[Extracted page text data]
--- START ---

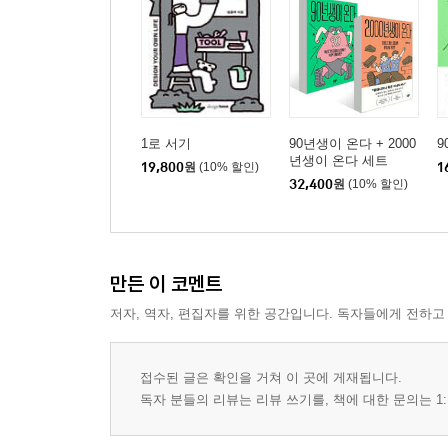
1로 서기
90년생이 온다 + 2000
9
년생이 온다 세트
19,800
원
(10% 할인)
1
32,400
원
(10% 할인)
만든 이 코멘트
저자, 역자, 편집자를 위한 공간입니다. 독자들에게 전하고
접수된 글은 확인을 거쳐 이 곳에 게재됩니다.
독자 분들의 리뷰는 리뷰 쓰기를, 책에 대한 문의는 1:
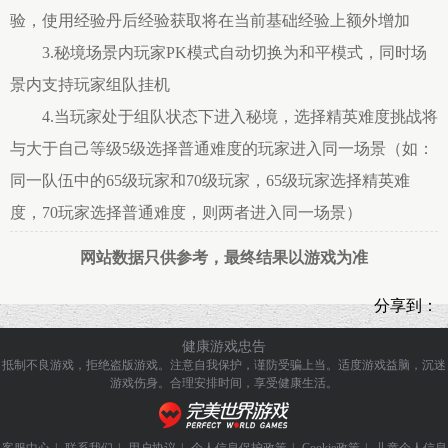
验，使用经验丹后经验获取将在当前基础经验上额外增加
3.秘境场景内玩家PK模式自动切换为和平模式，同时场
景内支持玩家组队挂机
4.当玩家处于组队状态下进入秘境，选择精英难度挑战将
与大于自己等级5级选择普通难度的玩家进入同一场景（如：
同一队伍中的65级玩家和70级玩家，65级玩家选择精英难
度，70玩家选择普通难度，则两者进入同一场景）
网站数据只供参考，最终结果以游戏为准
分享到：
健康游戏忠告
抵制不良游戏，拒绝盗版游戏。注意自我保护，谨防受骗上当。
适度游戏益脑，沉迷
游戏伤身。合理安排时间，享受健康生活。
客服中心
|
联系我们
|
用户协议
|
个人信息保护政策
|
Cookie政策
|
儿童个人信息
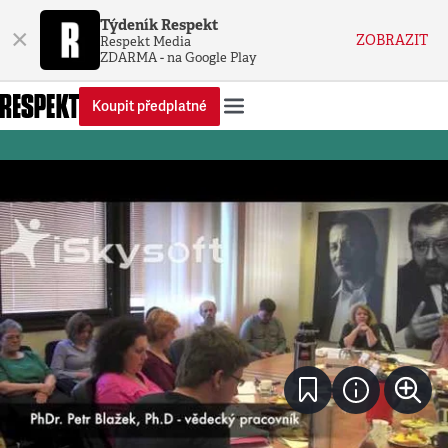
Týdeník Respekt
×
ZOBRAZIT
Respekt Media
ZDARMA - na Google Play
Koupit předplatné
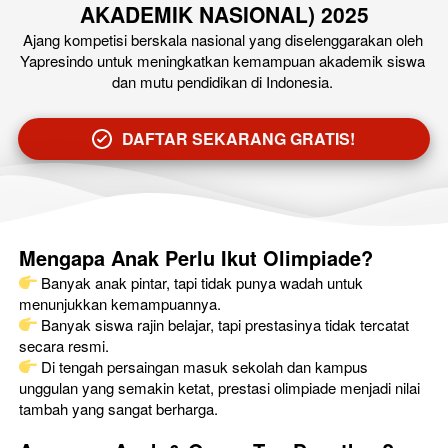
AKADEMIK NASIONAL) 2025
Ajang kompetisi berskala nasional yang diselenggarakan oleh 
Yapresindo untuk meningkatkan kemampuan akademik siswa 
dan mutu pendidikan di Indonesia.
DAFTAR SEKARANG GRATIS!
`
Mengapa Anak Perlu Ikut Olimpiade?
 Banyak anak pintar, tapi tidak punya wadah untuk 
menunjukkan kemampuannya.
 Banyak siswa rajin belajar, tapi prestasinya tidak tercatat 
secara resmi.
 Di tengah persaingan masuk sekolah dan kampus 
unggulan yang semakin ketat, prestasi olimpiade menjadi nilai 
tambah yang sangat berharga.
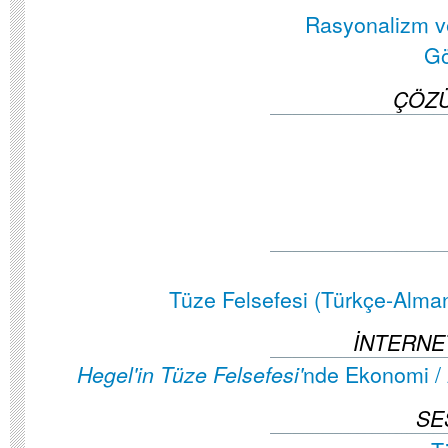
Rasyonalizm v
Gö
ÇÖZ
Tüze Felsefesi (Türkçe-Alman
İNTERNE
nde Ekonomi / 
Hegel'in Tüze Felsefesi'
SE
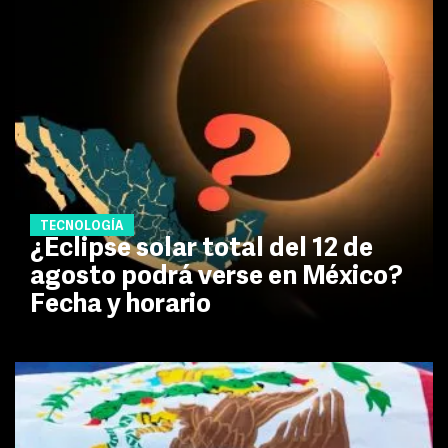
TECNOLOGÍA
¿Eclipse solar total del 12 de
agosto podrá verse en México?
Fecha y horario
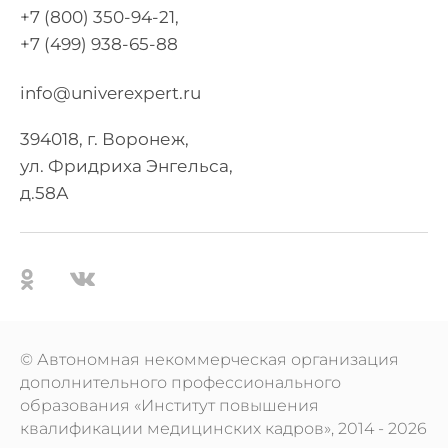
+7 (800) 350-94-21,
+7 (499) 938-65-88
info@univerexpert.ru
394018, г. Воронеж,
ул. Фридриха Энгельса,
д.58А
© Автономная некоммерческая организация
дополнительного профессионального
образования «Институт повышения
квалификации медицинских кадров», 2014 ‐ 2026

--- END ---

▶ **EXERCISE INSTRUCTIONS**: Print out every entry above without changing a word, and leave out the pictures.

▶ **SOLUTION TO THIS TASK**:
1로 서기
90년생이 온다 + 2000
9
년생이 온다 세트
19,800
원
(10% 할인)
1
32,400
원
(10% 할인)
만든 이 코멘트
저자, 역자, 편집자를 위한 공간입니다. 독자들에게 전하고
접수된 글은 확인을 거쳐 이 곳에 게재됩니다.
독자 분들의 리뷰는 리뷰 쓰기를, 책에 대한 문의는 1:
验，使用经验丹后经验获取将在当前基础经验上额外增加
3.秘境场景内玩家PK模式自动切换为和平模式，同时场
景内支持玩家组队挂机
4.当玩家处于组队状态下进入秘境，选择精英难度挑战将
与大于自己等级5级选择普通难度的玩家进入同一场景（如：
同一队伍中的65级玩家和70级玩家，65级玩家选择精英难
度，70玩家选择普通难度，则两者进入同一场景）
网站数据只供参考，最终结果以游戏为准
分享到：
健康游戏忠告
抵制不良游戏，拒绝盗版游戏。注意自我保护，谨防受骗上当。
适度游戏益脑，沉迷
游戏伤身。合理安排时间，享受健康生活。
客服中心
|
联系我们
|
用户协议
|
个人信息保护政策
|
Cookie政策
|
儿童个人信息
Týdeník Respekt
×
ZOBRAZIT
Respekt Media
ZDARMA - na Google Play
Koupit předplatné
AKADEMIK NASIONAL) 2025
Ajang kompetisi berskala nasional yang diselenggarakan oleh 
Yapresindo untuk meningkatkan kemampuan akademik siswa 
dan mutu pendidikan di Indonesia.
DAFTAR SEKARANG GRATIS!
`
Mengapa Anak Perlu Ikut Olimpiade?
 Banyak anak pintar, tapi tidak punya wadah untuk 
menunjukkan kemampuannya.
 Banyak siswa rajin belajar, tapi prestasinya tidak tercatat 
secara resmi.
 Di tengah persaingan masuk sekolah dan kampus 
unggulan yang semakin ketat, prestasi olimpiade menjadi nilai 
tambah yang sangat berharga.
Rasyonalizm v
Gö
ÇÖZ
Tüze Felsefesi (Türkçe-Alman
İNTERNE
nde Ekonomi / 
Hegel'in Tüze Felsefesi'
SE
TECNOLOGÍA
¿Eclipse solar total del 12 de
agosto podrá verse en México?
Fecha y horario
+7 (800) 350-94-21,
+7 (499) 938-65-88
info@univerexpert.ru
394018, г. Воронеж,
ул. Фридриха Энгельса,
д.58А
© Автономная некоммерческая организация
дополнительного профессионального
образования «Институт повышения
квалификации медицинских кадров», 2014 ‐ 2026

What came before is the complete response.